One of the most important things you can do to reduce the risk of house fires is to stay in the kitchen while you’re cooking. Unattended ranges, stovetops, and ovens can be particularly deadly since they can happen as a result of someone dozing off while watching television, or someone forgetting they left a burner on after they go to sleep.

A good way to monitor your cooking is to always use a timer, even if you don’t necessarily need one for the cooking that you’re doing. Also, be sure that your smoke detectors are working and that you have a functional fire extinguisher in your home. Make sure your family knows what to do if they encounter a fire.

Before you turn on your burners before frying, make sure there is nothing around your oven that can catch fire. A food container, oven mitts, wooden utensils, paper towels, or curtains could all potentially catch fire if they come in close contact with a burner.

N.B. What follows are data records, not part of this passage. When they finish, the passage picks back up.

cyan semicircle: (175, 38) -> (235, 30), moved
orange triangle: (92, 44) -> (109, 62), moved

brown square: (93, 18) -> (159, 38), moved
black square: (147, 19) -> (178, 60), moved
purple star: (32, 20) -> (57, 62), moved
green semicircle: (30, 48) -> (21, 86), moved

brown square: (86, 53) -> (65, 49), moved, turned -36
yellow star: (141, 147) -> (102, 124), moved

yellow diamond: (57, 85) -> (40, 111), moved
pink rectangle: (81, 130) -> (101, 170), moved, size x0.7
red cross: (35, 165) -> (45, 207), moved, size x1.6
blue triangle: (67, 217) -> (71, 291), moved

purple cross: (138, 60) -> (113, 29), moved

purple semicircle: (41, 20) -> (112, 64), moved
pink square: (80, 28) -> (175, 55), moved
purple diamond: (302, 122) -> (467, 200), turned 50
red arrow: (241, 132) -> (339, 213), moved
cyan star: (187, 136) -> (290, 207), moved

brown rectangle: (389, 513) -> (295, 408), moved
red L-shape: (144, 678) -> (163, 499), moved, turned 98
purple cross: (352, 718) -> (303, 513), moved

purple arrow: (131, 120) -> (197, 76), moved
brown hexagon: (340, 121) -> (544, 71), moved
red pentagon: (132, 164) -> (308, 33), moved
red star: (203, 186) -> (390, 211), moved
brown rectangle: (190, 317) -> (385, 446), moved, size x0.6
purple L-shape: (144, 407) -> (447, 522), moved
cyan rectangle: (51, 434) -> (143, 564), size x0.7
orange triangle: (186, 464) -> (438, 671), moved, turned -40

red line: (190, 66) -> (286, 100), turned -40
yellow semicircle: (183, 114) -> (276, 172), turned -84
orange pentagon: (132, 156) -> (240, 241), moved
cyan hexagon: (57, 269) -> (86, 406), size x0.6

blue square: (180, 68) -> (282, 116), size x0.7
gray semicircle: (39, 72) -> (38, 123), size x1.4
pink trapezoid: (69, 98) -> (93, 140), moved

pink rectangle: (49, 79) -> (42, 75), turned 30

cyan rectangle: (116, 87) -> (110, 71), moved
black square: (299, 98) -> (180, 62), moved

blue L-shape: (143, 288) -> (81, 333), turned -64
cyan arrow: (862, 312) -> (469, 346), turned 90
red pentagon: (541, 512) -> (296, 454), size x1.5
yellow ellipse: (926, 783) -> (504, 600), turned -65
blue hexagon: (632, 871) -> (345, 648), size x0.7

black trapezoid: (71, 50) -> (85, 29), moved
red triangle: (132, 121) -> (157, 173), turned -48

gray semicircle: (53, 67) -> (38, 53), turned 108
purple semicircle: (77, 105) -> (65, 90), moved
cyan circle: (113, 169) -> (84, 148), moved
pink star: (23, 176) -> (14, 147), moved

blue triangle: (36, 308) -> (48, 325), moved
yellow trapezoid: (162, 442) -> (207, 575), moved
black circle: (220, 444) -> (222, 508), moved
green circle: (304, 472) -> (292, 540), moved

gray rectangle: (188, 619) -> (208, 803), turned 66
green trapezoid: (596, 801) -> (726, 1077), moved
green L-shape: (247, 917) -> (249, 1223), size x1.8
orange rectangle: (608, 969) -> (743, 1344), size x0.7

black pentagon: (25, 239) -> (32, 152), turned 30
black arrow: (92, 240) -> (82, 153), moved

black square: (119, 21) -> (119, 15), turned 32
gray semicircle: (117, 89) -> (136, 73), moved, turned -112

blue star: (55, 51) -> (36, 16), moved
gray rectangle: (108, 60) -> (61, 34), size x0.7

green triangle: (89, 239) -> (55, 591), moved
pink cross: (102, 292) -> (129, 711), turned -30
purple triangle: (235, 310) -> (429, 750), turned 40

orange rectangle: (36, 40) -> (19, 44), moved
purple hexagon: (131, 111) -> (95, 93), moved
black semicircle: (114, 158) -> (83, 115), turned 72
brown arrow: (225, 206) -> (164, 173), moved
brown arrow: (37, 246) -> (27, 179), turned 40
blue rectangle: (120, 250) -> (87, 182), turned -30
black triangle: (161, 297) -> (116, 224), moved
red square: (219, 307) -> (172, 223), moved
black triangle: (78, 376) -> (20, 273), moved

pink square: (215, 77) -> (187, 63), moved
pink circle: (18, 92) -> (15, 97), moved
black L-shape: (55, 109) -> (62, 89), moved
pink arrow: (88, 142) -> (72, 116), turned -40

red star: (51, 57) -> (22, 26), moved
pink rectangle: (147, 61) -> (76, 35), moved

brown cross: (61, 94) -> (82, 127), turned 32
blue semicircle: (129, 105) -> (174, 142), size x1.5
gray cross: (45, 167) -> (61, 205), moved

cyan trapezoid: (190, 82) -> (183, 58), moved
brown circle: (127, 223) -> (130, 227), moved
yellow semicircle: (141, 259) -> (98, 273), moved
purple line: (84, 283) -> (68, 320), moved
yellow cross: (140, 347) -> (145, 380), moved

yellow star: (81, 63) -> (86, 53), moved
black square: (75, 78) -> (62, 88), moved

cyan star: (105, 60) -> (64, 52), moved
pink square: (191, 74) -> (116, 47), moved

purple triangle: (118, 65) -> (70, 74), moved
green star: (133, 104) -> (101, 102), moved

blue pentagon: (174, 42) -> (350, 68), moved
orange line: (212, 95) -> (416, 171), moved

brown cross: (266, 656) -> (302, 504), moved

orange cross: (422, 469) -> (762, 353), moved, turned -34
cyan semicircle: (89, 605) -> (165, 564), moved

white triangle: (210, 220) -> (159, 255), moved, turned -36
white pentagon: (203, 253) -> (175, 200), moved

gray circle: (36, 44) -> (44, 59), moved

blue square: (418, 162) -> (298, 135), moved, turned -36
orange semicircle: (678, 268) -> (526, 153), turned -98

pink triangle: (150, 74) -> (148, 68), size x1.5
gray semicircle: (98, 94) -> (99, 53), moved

Clothing is also a leading cause of kitchen fires that turn fatal. Make sure sleeves and other pieces of clothing aren’t near any burners or open flames.

In case of fire

If you encounter a large cooking fire that is spreading throughout, the best thing to do is to immediately gather your family and get out of the house, avoiding the kitchen entirely. Call 9-1-1 as soon as you are safely outside and don’t re-enter the house under any circumstances.

For small grease fires, smother the fire with a lid and turn off the burner immediately.

Understanding cooking fires

Most fire requires oxygen to burn and spread. If there is a small fire in your kitchen, using a soaked towel or a pan lid to smother it will suffice.

However, grease fires work differently. Never put water on a grease fire, this can cause the fire to spread very quickly. Rather, use a lid to put out the fire if it is small enough to get near. You can also throw baking soda, or use a fire extinguisher on a small grease fire.